People need to realize you can use alternatives
I created my own server…
True, Federation is a key part in decentralization
Lemmy.fmhy.ml was the easiest one to join I found and suites my interests nicely
This is something that lemmy devs need to better address. This is an “Eternal September” kind of situation. People (me included) are not used to the fediverse. They think you can participate only if you’re in that instance. And people want content, so they think "why’s the instance with most people? Ahh lemmy.ml? Cool, let’s join.
yeah. i think the other problem is that people don’t know if the instance would be good performance wise. i.e. i joined lemmy.ml because it was the one i found first.
A good way to handle it would be to have an instance list. with number of users vs maximum users. like joining a server in a video game. if i see its super full, i’ll pick another server. of course, we’d need some large banners to make sure people know they won’t be missing out on other instances.
As someone who intentionally joined a different instance, the biggest issue is the “federation” doesn’t allow cross-authentication. Clicking a link to another instance moves me to that instance where I’m not logged in. Authentication should really be cross-instance.

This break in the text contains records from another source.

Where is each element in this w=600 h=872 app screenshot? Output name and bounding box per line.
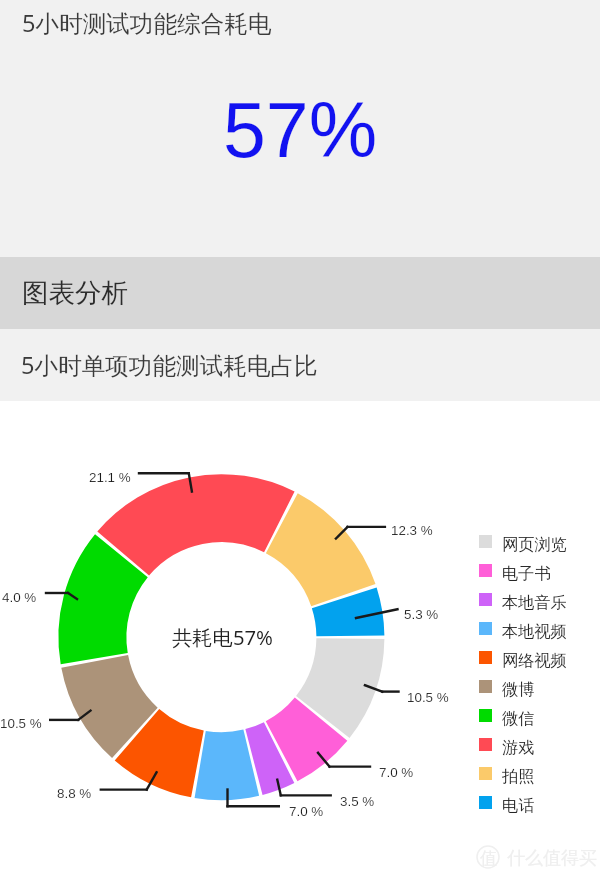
- staticText: 4.0 %: [2, 590, 37, 605]
- staticText: 57%: [223, 87, 378, 173]
- staticText: 拍照: [502, 766, 535, 786]
- staticText: 7.0 %: [379, 765, 414, 780]
- staticText: 21.1 %: [89, 470, 131, 485]
- button[interactable]: 本地视频: [479, 621, 567, 650]
- button[interactable]: 微博: [479, 679, 535, 708]
- staticText: 5小时测试功能综合耗电: [22, 7, 272, 39]
- staticText: 网页浏览: [502, 534, 567, 554]
- button[interactable]: 拍照: [479, 766, 535, 795]
- staticText: 电话: [502, 795, 535, 815]
- staticText: 值: [480, 848, 497, 869]
- staticText: 12.3 %: [391, 523, 433, 538]
- staticText: 微博: [502, 679, 535, 699]
- button[interactable]: 电子书: [479, 563, 551, 592]
- button[interactable]: 网络视频: [479, 650, 567, 679]
- staticText: 3.5 %: [340, 794, 375, 809]
- button[interactable]: 本地音乐: [479, 592, 567, 621]
- staticText: 共耗电57%: [172, 623, 273, 651]
- staticText: 7.0 %: [289, 804, 324, 819]
- staticText: 游戏: [502, 737, 535, 757]
- staticText: 8.8 %: [57, 786, 92, 801]
- staticText: 电子书: [502, 563, 551, 583]
- staticText: 图表分析: [22, 276, 128, 309]
- staticText: 本地音乐: [502, 592, 567, 612]
- button[interactable]: 微信: [479, 708, 535, 737]
- button[interactable]: 网页浏览: [479, 534, 567, 563]
- button[interactable]: 电话: [479, 795, 535, 824]
- button[interactable]: 游戏: [479, 737, 535, 766]
- staticText: 微信: [502, 708, 535, 728]
- staticText: 什么值得买: [507, 847, 597, 870]
- staticText: 本地视频: [502, 621, 567, 641]
- staticText: 10.5 %: [407, 690, 449, 705]
- staticText: 5.3 %: [404, 607, 439, 622]
- staticText: 10.5 %: [0, 716, 42, 731]
- button[interactable]: 图表分析: [0, 257, 600, 329]
- staticText: 5小时单项功能测试耗电占比: [21, 349, 318, 381]
- staticText: 网络视频: [502, 650, 567, 670]
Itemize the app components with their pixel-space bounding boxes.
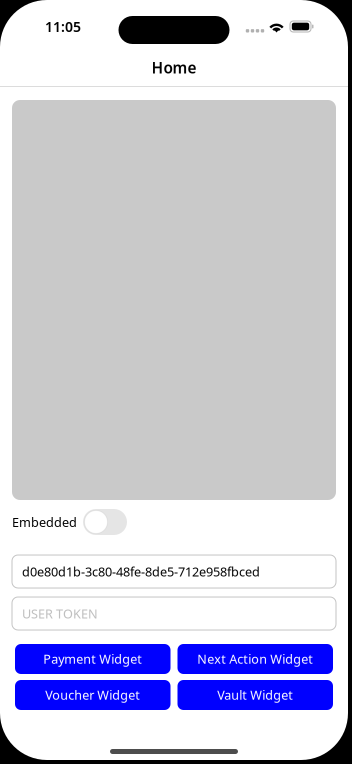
staticText: USER TOKEN bbox=[22, 605, 98, 622]
button[interactable]: Next Action Widget bbox=[178, 644, 333, 674]
staticText: Home bbox=[152, 57, 196, 78]
staticText: Vault Widget bbox=[217, 686, 293, 704]
button[interactable]: Voucher Widget bbox=[15, 680, 170, 710]
staticText: 11:05 bbox=[45, 17, 81, 36]
staticText: Voucher Widget bbox=[45, 686, 140, 704]
staticText: Payment Widget bbox=[43, 650, 142, 668]
button[interactable]: Vault Widget bbox=[178, 680, 333, 710]
button[interactable]: Embedded bbox=[83, 509, 127, 535]
staticText: d0e80d1b-3c80-48fe-8de5-712e958fbced bbox=[22, 563, 260, 580]
staticText: Embedded bbox=[12, 513, 77, 531]
button[interactable]: Payment Widget bbox=[15, 644, 170, 674]
staticText: Next Action Widget bbox=[197, 650, 313, 668]
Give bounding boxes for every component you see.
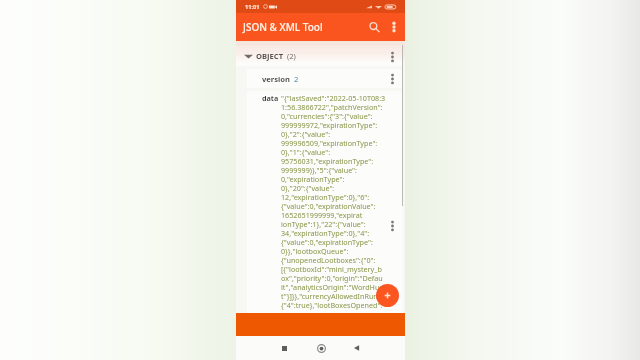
button[interactable]: Add xyxy=(376,284,399,307)
button[interactable]: Search xyxy=(365,18,383,36)
button[interactable]: Back xyxy=(349,340,365,356)
button[interactable]: More options xyxy=(386,19,402,35)
button[interactable]: OBJECT xyxy=(236,46,403,66)
staticText: data xyxy=(262,93,279,103)
button[interactable]: data xyxy=(247,91,403,313)
staticText: 2 xyxy=(294,74,299,84)
button[interactable]: More xyxy=(387,51,398,62)
button[interactable]: version xyxy=(247,69,403,88)
staticText: OBJECT xyxy=(256,51,284,61)
staticText: version xyxy=(262,74,291,84)
staticText: JSON & XML Tool xyxy=(243,20,323,34)
button[interactable]: More xyxy=(387,220,398,231)
button[interactable]: Recents xyxy=(276,340,292,356)
staticText: "{"lastSaved":"2022-05-10T08:3 1:56.3866… xyxy=(281,93,386,310)
button[interactable]: Home xyxy=(313,340,329,356)
staticText: (2) xyxy=(287,51,296,61)
staticText: 11:01 xyxy=(245,3,260,11)
button[interactable]: More xyxy=(387,73,398,84)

This is something I also find strange. If I click a link to an instance, I want to view their content and not visit their homepage, where I am not logged in and cannot do anything.
I agree with you
I think this occurs because people haven’t gotten used to linking to communities on other instances properly.
They usually post the direct link like beehaw.org/c/technology . Instead they should start using the federated link which is more instance agnostic like this: /c/technology@beehaw.org . This link will load the community from your instance.
FWIW, on a browser the /c/technology link you posted isn’t a hyperlink, so I can’t actually interact with it. It doesn’t work in mlem either.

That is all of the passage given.